Higher yields on Treasuries force equities to pay up or pipe down. When the risk-free rate flirts with 4%, dividend stocks start to look less like income and more like risk — especially the ones with no growth to show for it.
For the likes of Verizon and AT&T, growth didn’t just slow — it packed its bags and left town long ago. Capital-intensive operations eat cash for breakfast and come back starving for lunch. Earnings haven’t kept up with inflation, but capex has.
So the market adjusts. Shares have fallen and now yield in the range of 7–9%. That’s the 4% risk-free rate plus a 3–5% risk premium. Nothing mystical about it. Interest rates are to asset prices what gravity is to the apple.
Verizon now trades where it did in 2010. AT&T, at levels not seen since 1992. Dividend yields hover around 8.3% and 8.2%. Some call it a crash, but gravity isn’t punishment; it’s an elementary law of physics.
Verizon’s cash flow still covers the dividend comfortably for now.
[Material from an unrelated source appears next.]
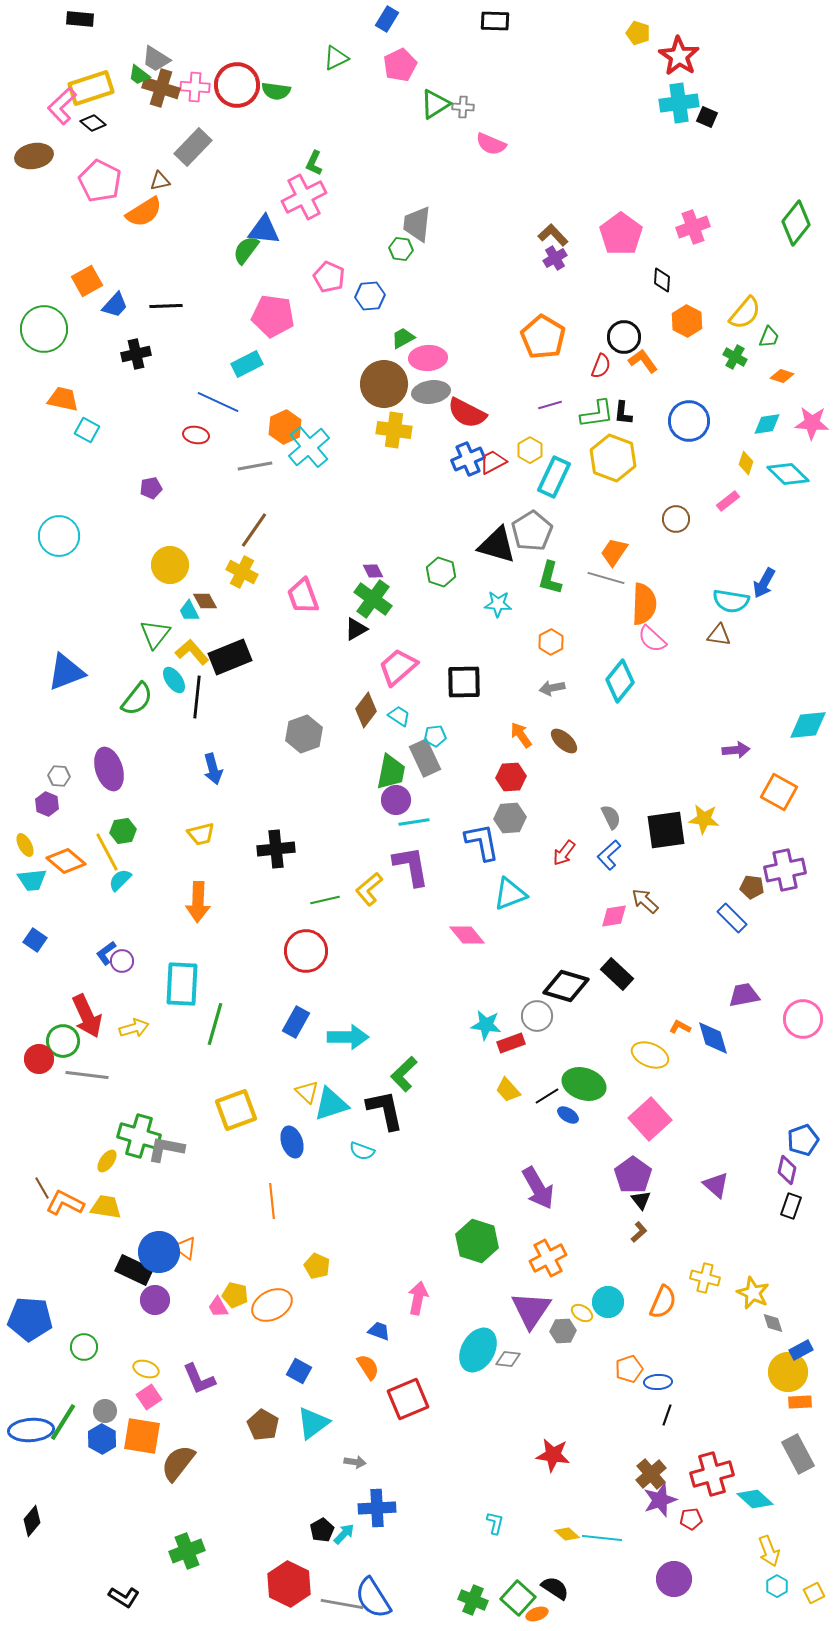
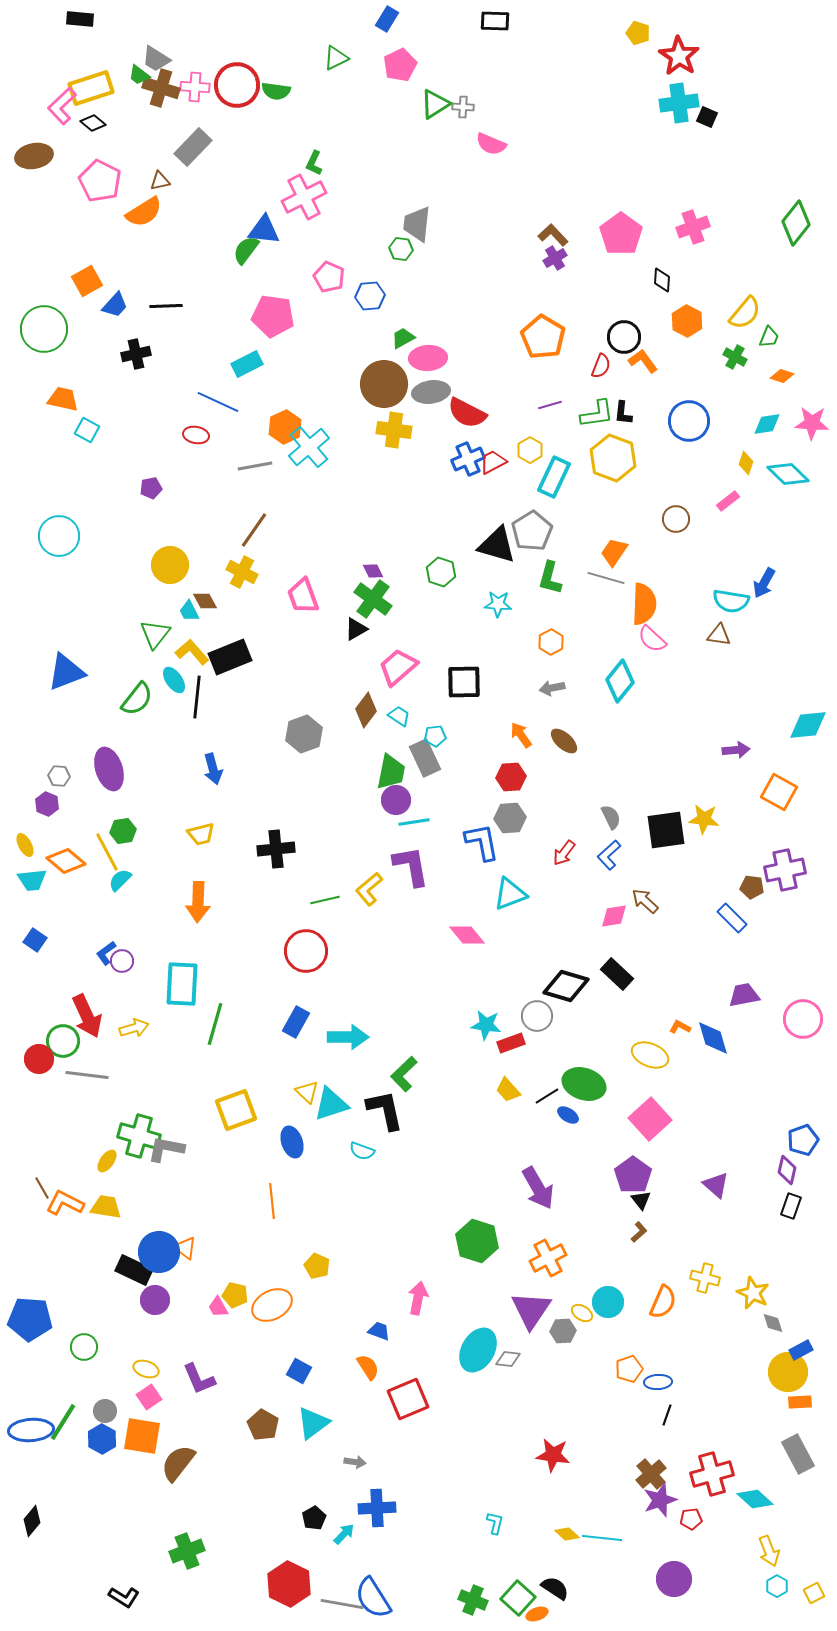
black pentagon at (322, 1530): moved 8 px left, 12 px up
But over the past decade, debt climbed $86 billion — nearly matching total dividends paid to shareholders — to fund fiber buildouts, network upgrades, and acquisitions.
With a mountain of debt and higher rates making each refinancing sting a bit more, Verizon will soon have to scale back its capital program. It’s not an if but a when. The whip effect on free cash flow should be immediate. My hunch is that the carrier’s shareholders won’t leave it with choice.
If that happens, the outlook should be steady, dull, and solvent. Which, in telecom land, passes for success. That’s before adjusting for inflation, and without factoring in those lead-sheathed cables buried decades ago, now resurfacing like bad memories.
It’s easier to bury cables than liabilities. Potential environmental lawsuits loom, and the bills could be brutal. Unlike the carriers’ earnings, they will keep up with inflation if they hit.